What Actions Must Covered Entities Take?

It is critical to understand what the law actually requires of covered entities. Aside from maintaining the privacy of PHI, a covered entity or business associate must also take certain affirmative steps to ensure the security of any data in their possession. This includes:

  • Making sure any PHI remains confidential (i.e. is not made available or disclosed to any unauthorized individuals or entities)
  • Identifying and protecting against “reasonably anticipated threats” to the security of any PHI
  • Ensuring all employees and contractors working for the covered entity or business associate complies with HIPAA's privacy and security requirements

In short, all health care entities need to have a well-developed and properly executed plan in place to ensure HIPAA compliance on an ongoing basis.

“Periodic policy and related document review is a must,” says Jill T. Ojserkis, a health care attorney with Cooper Levenson in Atlantic City. “Provider documents must be compliant with HIPAA, applicable state law regarding privacy, and should consider certain hot areas of the Office of Civil Rights (OCR) and state law compliance and enforcement. Particular attention should be paid to the form Notice of Privacy Practice (NPP) that providers give to patients and oftentimes post.
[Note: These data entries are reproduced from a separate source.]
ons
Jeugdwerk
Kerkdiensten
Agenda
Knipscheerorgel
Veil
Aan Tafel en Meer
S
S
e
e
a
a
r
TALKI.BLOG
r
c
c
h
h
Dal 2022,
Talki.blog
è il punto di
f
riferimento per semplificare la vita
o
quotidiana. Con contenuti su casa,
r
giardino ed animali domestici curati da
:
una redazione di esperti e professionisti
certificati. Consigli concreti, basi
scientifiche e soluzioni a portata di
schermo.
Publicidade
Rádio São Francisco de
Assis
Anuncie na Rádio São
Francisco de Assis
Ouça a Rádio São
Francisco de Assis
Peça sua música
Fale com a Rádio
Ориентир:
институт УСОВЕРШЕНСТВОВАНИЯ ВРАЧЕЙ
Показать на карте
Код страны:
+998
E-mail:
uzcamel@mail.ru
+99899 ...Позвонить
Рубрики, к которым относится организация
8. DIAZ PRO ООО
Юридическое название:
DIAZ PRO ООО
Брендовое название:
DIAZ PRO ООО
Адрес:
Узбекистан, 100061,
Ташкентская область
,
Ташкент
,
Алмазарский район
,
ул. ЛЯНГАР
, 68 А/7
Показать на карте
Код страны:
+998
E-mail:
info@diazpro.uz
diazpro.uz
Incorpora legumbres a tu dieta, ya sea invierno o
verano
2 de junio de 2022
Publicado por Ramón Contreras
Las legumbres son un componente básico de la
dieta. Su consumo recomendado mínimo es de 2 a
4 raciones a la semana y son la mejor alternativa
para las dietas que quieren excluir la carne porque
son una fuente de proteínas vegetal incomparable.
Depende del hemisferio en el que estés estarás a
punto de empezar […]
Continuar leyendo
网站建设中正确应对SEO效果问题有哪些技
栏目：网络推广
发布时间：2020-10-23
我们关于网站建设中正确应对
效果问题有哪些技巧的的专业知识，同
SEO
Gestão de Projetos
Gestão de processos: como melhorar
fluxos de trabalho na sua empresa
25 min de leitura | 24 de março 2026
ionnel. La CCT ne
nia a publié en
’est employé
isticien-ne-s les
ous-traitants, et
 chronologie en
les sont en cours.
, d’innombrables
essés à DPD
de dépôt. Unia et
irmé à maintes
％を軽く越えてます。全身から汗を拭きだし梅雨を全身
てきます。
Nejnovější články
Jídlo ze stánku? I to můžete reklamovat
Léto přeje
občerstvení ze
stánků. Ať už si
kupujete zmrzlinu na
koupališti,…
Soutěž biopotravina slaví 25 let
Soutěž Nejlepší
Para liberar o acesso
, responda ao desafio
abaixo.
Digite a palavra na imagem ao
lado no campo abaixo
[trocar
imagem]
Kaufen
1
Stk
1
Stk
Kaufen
Providers need to periodically review required Business Associates Agreements (BAA) and ensure that all business associates not otherwise exempt have entered into these with the provider, as the covered entity, and ensure that the analysis on whether to obtain a BAA is part of the usual contracting process flow.”
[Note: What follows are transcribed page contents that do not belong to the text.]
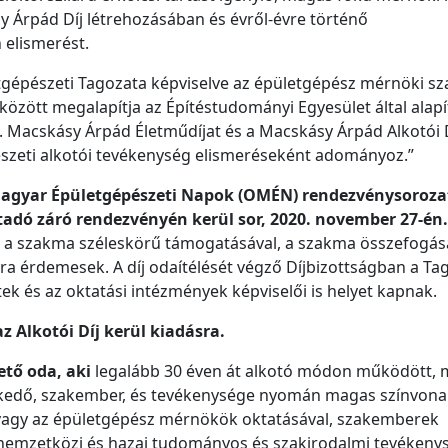
sy Árpád Díj létrehozásában és évről-évre történő
 elismerést.
gépészeti Tagozata képviselve az épületgépész mérnöki s
között megalapítja az Építéstudományi Egyesület által alapí
. Macskásy Árpád Életműdíjat és a Macskásy Árpád Alkotói D
szeti alkotói tevékenység elismeréseként adományoz.”
 Magyar Épületgépészeti Napok (OMÉN) rendezvénysoroza
adó záró rendezvényén kerül sor, 2020. november 27-én.
y a szakma széleskörű támogatásával, a szakma összefogás
a érdemesek. A díj odaítélését végző Díjbizottságban a Ta
ek és az oktatási intézmények képviselői is helyet kapnak.
z Alkotói Díj kerül kiadásra.
ető oda, aki
legalább 30 éven át alkotó módon működött, 
kedő, szakember, és tevékenysége nyomán magas színvona
, vagy az épületgépész mérnökök oktatásával, szakemberek
 nemzetközi és hazai tudományos és szakirodalmi tevékeny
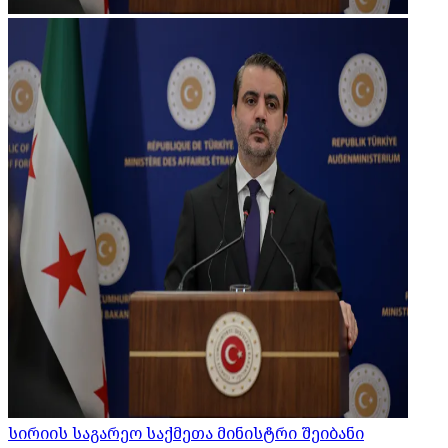
სირიის საგარეო საქმეთა მინისტრი შეიბანი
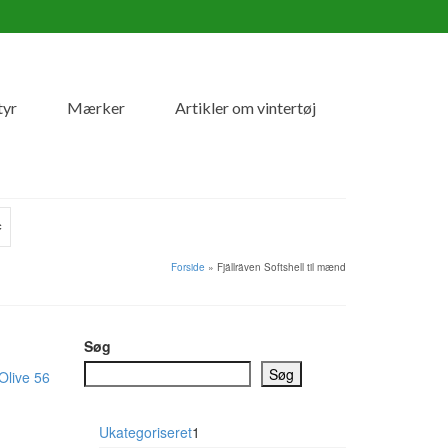
tyr
Mærker
Artikler om vintertøj
Forside
»
Fjällräven Softshell til mænd
Søg
Søg
1
Ukategoriseret
1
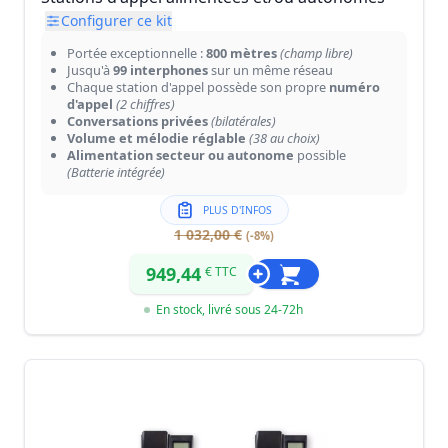
Configurer ce kit
Portée exceptionnelle :
800 mètres
(champ libre)
Jusqu'à
99 interphones
sur un même réseau
Chaque station d'appel possède son propre
numéro
d'appel
(2 chiffres)
Conversations privées
(bilatérales)
Volume et mélodie réglable
(38 au choix)
Alimentation secteur ou autonome
possible
(Batterie intégrée)
PLUS D'INFOS
1 032,00 €
(-8%)
949,44
€ TTC
En stock, livré sous 24-72h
HIPAA is not simply a checklist of items to be completed once a year. It requires creating a culture of compliance. Ojserkis says education on HIPAA is important not only for new hires, but something that should be undertaken annually. “Education and re-education on safeguards for PHI, how to address opt-out requests and self-pay requests, how to address requests for disclosures, and the like is essential,” she says.

New Jersey's Encryption Mandate

Beyond HIPAA's requirements, New Jersey has taken additional steps to ensure the security of PHI. In 2015, the state adopted legislation requiring the use of “data encryption software” on any electronic devices that may contain PHI. Although HIPAA requires covered entities to “address” encryption as part of their overall compliance planning, New Jersey's law expressly mandates encryption.
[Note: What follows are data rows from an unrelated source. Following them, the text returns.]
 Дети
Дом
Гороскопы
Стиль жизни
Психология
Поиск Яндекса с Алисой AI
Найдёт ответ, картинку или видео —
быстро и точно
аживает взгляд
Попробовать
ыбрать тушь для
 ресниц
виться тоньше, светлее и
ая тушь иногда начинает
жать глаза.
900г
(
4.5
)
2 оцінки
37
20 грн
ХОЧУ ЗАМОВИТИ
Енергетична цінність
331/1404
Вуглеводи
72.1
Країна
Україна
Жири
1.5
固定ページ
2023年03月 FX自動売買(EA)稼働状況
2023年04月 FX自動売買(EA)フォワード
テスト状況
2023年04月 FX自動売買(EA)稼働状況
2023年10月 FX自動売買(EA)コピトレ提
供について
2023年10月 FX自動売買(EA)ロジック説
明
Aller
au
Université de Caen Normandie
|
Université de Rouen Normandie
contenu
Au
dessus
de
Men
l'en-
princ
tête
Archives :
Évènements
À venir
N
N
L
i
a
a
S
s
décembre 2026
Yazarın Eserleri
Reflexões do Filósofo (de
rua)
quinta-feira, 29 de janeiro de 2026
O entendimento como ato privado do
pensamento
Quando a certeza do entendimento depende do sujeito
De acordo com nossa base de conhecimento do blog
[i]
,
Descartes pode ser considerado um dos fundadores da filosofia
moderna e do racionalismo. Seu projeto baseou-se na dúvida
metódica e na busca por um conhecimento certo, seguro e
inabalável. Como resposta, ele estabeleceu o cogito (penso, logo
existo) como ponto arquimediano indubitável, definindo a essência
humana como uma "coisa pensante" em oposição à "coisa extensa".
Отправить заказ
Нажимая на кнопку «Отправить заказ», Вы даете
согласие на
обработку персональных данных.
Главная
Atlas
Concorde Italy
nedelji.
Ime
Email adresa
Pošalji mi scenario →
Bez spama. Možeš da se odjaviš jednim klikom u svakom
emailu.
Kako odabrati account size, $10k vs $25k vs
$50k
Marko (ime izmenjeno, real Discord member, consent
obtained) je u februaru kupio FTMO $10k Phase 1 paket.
What this means in practice is New Jersey health care providers and insurance companies must ensure that any computer, smartphone, tablet, or external storage device that contains any kind of patient information must be encrypted by default. As noted above, this includes personal identifying information. So, if you are a doctor who keeps a patient contact list on your smartphone, you need to make sure that phone is encrypted.

This extends to IT vendors as well. Before you enter into an agreement with a vendor, Ojserkis recommends performing security assessments and reference checks. The agreement itself should detail expectations for security and privacy, insurance requirements, “and contain clear language about breach responsibility, financial and otherwise, in the liability and indemnification sections. Most importantly, providers need to ensure that IT vendor agreements contain limitations on use and disclosure of PHI provided to or through them.”

A qualified New Jersey health care attorney can provide you with more specific advice tailored to your practice's needs. “It is better to pay counsel and consultants for prevention than to pay fines or judgements, or find that you are in breach of an agreement or not in compliance with your insurance policies or the law,” Ojserkis says.